A second striking line from the Colossians Christ-hymn is that Jesus is “the image of the invisible God” (1:15; cf. 1 Timothy 1:17). For many Christians this claim may not seem to be unique, but with the exception of 2 Corinthians 4:4 (and slightly differently in Hebrews 1:3) nowhere is it stated so clearly. The claim that Jesus is the very image of God is critical to Colossians.

What is more, the phrase itself gets at the mystery (Colossians 1:27), offense, and perhaps even paradox of Christology—is it possible to have an image of that which is invisible? That the Christ is the image of the invisible God communicates two things intended to shape and support the faith of the Colossians, and of the present day congregation. First, is the claim of revelation. In Jesus we meet God face-to-face; nothing less than our very Creator’s presence is what drives the Christology of Colossians and this hymn. Second, is that—coming around again to the creation/redemption connection—God’s Son reflects the image of God back to the creation. As humankind was shaped in the image of God, so the first-born of creation—the redemption of all creation—returns as the image of God sent to humankind.

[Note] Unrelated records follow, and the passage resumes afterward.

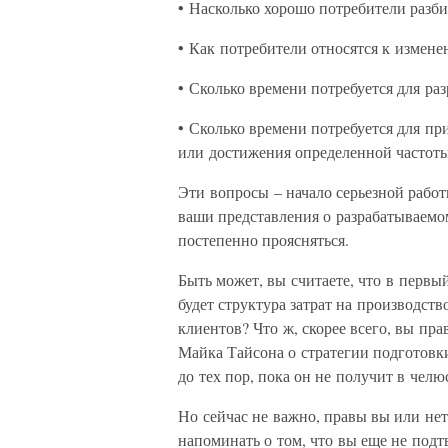
• Насколько хорошо потребители разб
• Как потребители относятся к измене
• Сколько времени потребуется для ра
• Сколько времени потребуется для пр
или достижения определенной частоты
Эти вопросы – начало серьезной работ
ваши представления о разрабатываемом
постепенно проясняться.
Быть может, вы считаете, что в первы
будет структура затрат на производств
клиентов? Что ж, скорее всего, вы пр
Майка Тайсона о стратегии подготовки
до тех пор, пока он не получит в челюс
Но сейчас не важно, правы вы или нет
напоминать о том, что вы еще не подт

Here is the word of truth, the Gospel according to Colossians, the answer and antidote to a creation estranged and hostile: the first-born of creation, made the first-born of the dead, makes of us the first-born of faith.


1Animal House, Dir. John Landis. Universal Pictures, 1978.
2The verses as I present them here are almost identical to the NRSV, with some change in ordering in an attempt to represent the flow and pattern of the poetry.